## The problem:
Which lines below contain the word "にNORMAN"? Copy each of them.

+++

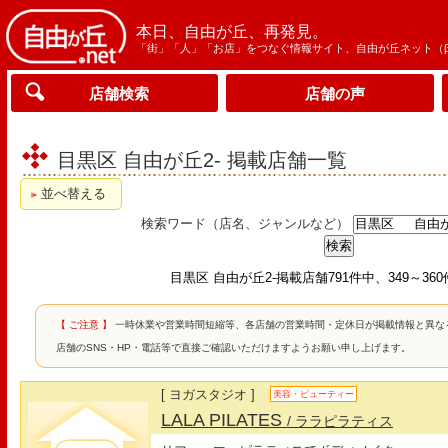
本日、自由が丘、再発見。
「街」「人」「お店」をつなぐ情報サイト、自由が丘ネット（
店舗検索
店舗の声
目黒区 自由が丘2- 掲載店舗一覧
並べ替える
検索ワード（店名、ジャンルなど）
目黒区 自由が丘2-掲載店舗791件中、349～36
【 ご注意 】
一時休業や営業時間短縮等、各店舗の営業時間・定休日が掲載情報と異な
店舗のSNS・HP・電話等で直接ご確認いただけますようお願い申し上げます。
[ ヨガスタジオ ]
美容・ビューティー
LALA PILATES
/ ララピラティス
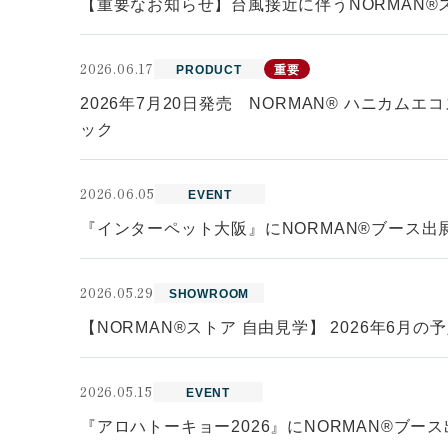
【重要なお知らせ】台風接近に伴うNORMAN®
2026.06.17
PRODUCT
重要
2026年7月20日発売 NORMAN® ハニカムエ
ック
2026.06.05
EVENT
『インターペット大阪』にNORMAN®ブース出展（6
2026.05.29
SHOWROOM
【NORMAN®ストア 自由見学】 2026年6月の
2026.05.15
EVENT
『アロハトーキョー2026』にNORMAN®ブース出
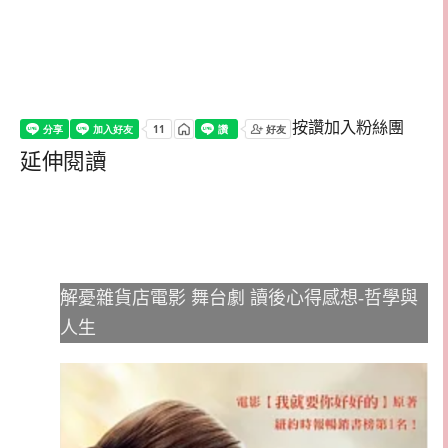
按讚加入粉絲團
延伸閱讀
解憂雜貨店電影 舞台劇 讀後心得感想-哲學與
人生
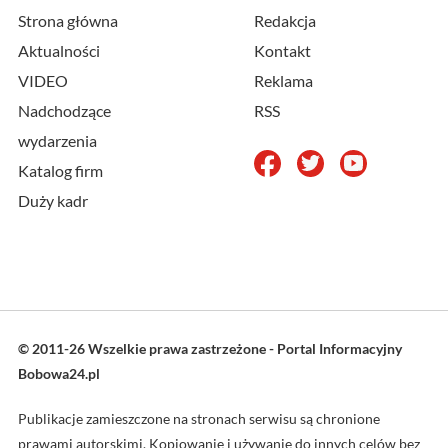
Strona główna
Redakcja
Aktualności
Kontakt
VIDEO
Reklama
Nadchodzące
RSS
wydarzenia
Katalog firm
Duży kadr
© 2011-26 Wszelkie prawa zastrzeżone - Portal Informacyjny
Bobowa24.pl
Publikacje zamieszczone na stronach serwisu są chronione
prawami autorskimi. Kopiowanie i używanie do innych celów bez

+++

## Written answer:
『インターペット大阪』にNORMAN®ブース出展（6
『アロハトーキョー2026』にNORMAN®ブース出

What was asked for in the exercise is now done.